To the editor:
Recently Li et al1 reported that circulating γδ T cells from tuberculin skin test (TST)-positive patients respond directly in vitro to early secreted antigenic target 6 (ESAT-6) protein from Mycobacterium tuberculosis by proliferating and by producing interferon γ (IFN-γ). We think that these results do not agree with the current model of γδ T-cell antigen (Ag) recognition and activation.

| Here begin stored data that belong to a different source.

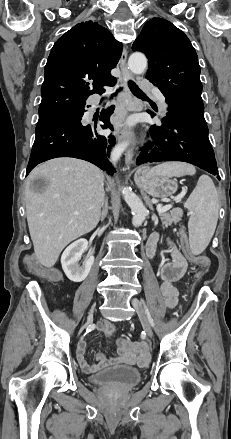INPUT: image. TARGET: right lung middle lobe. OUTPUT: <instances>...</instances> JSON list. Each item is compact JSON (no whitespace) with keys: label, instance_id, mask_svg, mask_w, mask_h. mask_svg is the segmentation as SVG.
<instances>
[{"label":"right lung middle lobe","instance_id":"right-lung-middle-lobe-1","mask_svg":"<svg viewBox=\"0 0 231 439\" xmlns=\"http://www.w3.org/2000/svg\"><path fill=\"white\" fill-rule=\"evenodd\" d=\"M76 111H72V112H68V113H65V114H61V115H58V116H55V117H52V118H49V119H45V120H38L37 124H42V123L50 121V120H54V119H58V118H62V117H67V116L75 113Z\"/></svg>","mask_w":231,"mask_h":439}]
</instances>
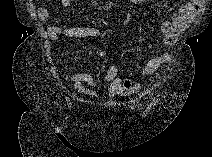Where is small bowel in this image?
<instances>
[{
	"mask_svg": "<svg viewBox=\"0 0 212 157\" xmlns=\"http://www.w3.org/2000/svg\"><path fill=\"white\" fill-rule=\"evenodd\" d=\"M63 8H69L71 0H61ZM199 9V4L195 1L185 2L178 10L173 12L170 19L165 20L161 24L163 37L161 42L166 46H173L178 39L181 31L190 23ZM38 17L40 21L45 23L48 35L52 41H57L60 36L73 38L103 36L105 32L91 27H69L62 28L54 23H46L49 17V11L45 6L38 9ZM172 57L169 53H162L147 61V63L139 69V75L146 77L154 74L161 66L170 64ZM75 88L81 93L98 98L97 90L100 84L88 73L82 72L70 77ZM105 81L109 85L108 96L110 98L117 95H125L131 90L140 88L138 83L131 80H123L118 77V68L115 65L108 67L105 75ZM87 85V87L84 86Z\"/></svg>",
	"mask_w": 212,
	"mask_h": 157,
	"instance_id": "obj_1",
	"label": "small bowel"
}]
</instances>
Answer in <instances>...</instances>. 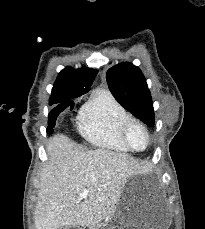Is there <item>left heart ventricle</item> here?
Instances as JSON below:
<instances>
[{
  "label": "left heart ventricle",
  "instance_id": "obj_1",
  "mask_svg": "<svg viewBox=\"0 0 205 229\" xmlns=\"http://www.w3.org/2000/svg\"><path fill=\"white\" fill-rule=\"evenodd\" d=\"M129 139L132 145L138 149H141L146 144V136L143 130L138 126H133L129 132Z\"/></svg>",
  "mask_w": 205,
  "mask_h": 229
}]
</instances>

Human Vγ9Vδ2 γδ T cells represent 1% to 5% of circulating lymphocytes in adults and recognize nonpeptidic phosphoantigens, metabolites of isoprenoid pathway.2,3 Although most potent phosphoantigens, such as hydroxymethylbutyl-pyrophosphate (HMBP), are produced by infectious agents and recognized as nonself, others, such as isopentenyl pyrophosphate (IPP), are normal metabolites of mammalian mevalonate pathway, and their accumulation represents a danger signal from infected or transformed cells.4 A similar mechanism explains Vγ9Vδ2 response to aminobisphosphonates5 and alkyl amines.6 Due to small size, phosphoantigens are physically unable to cross-link T-cell receptors (TCRs), and a complex of apolipoprotein A (ApoA) and mitochondrial adenosine triphosphatase (ATPase) was proposed as a presenting molecule.7 However, the recognition mechanism of human Vγ9Vδ2 TCR remains incompletely defined. Other major histocompatibility complex (MHC) class I–like molecules may stimulate human γδ T cells: CD1c can present foreign lipids and glycolipids to Vδ1+ γδ T cells, a subset commonly found in humans in periphery.8
On the other hand, ESAT-6 protein is able to induce IFN-γ production by CD4 T lymphocytes from patients with active tuberculosis (TB) and latent TB infection (LTBI).9
To evaluate γδ T cells' response to ESAT-6 protein, we tested 4 patients with active TB and 4 subjects with LTBI (positive to QuantiFERON TB Gold and TST). Figure 1 shows representative results from an active TB patient (Figure 1A) and a TST-positive LTBI subject (Figure 1B-D). As expected, CD4 T cells produce IFN-γ to ESAT-6 in active TB patients (Figure 1A) as well as in LTBI subjects (Figure 1B). Differently from Li et al,1 in the same conditions ESAT-6 failed to induce IFN-γ production from Vδ2 or Vδ1 γδ T cells (Figure 1C,D). Accordingly, IFN-γ response was not associated with CD4− T cells (Figure 1A,B).9
Since no direct specific response of γδ T cells to protein antigen, as described by Li et al,1 is known, the proposed γδ T-cell response to ESAT-6 should be confirmed by analyzing its dependence from a conserved protein antigen 3-dimensional conformation. Alternatively, other triggering agent(s) inducing activation of γδ T cells could be proposed. Since, according to Li et al,1 γδ T-cell response was linked to ESAT-6 in a dose-response manner, a contaminating phosphoantigen could be postulated in that particular ESAT-6 preparation; γδ T-cell response should disappear if more purified (or dialyzed) ESAT-6 protein is used. Therefore, human γδ T-cell direct response to soluble protein Ag is an unexpected result representing a new, direct nonprocessed surveillance route regarding extracellular proteins. This mechanism would be totally different from αβ T cells' response to protein Ag, which requires intracellular or extracellular processing and, respectively, MHC class I or II molecule presentation. If confirmed, γδ T cells could, once again, display a unique response capability. However, in our view, this possibility deserves a more accurate evaluation.
This study was supported by grants from Italian Health Ministry.
Conflick-of-interest disclosure: The authors declare no competing financial interests.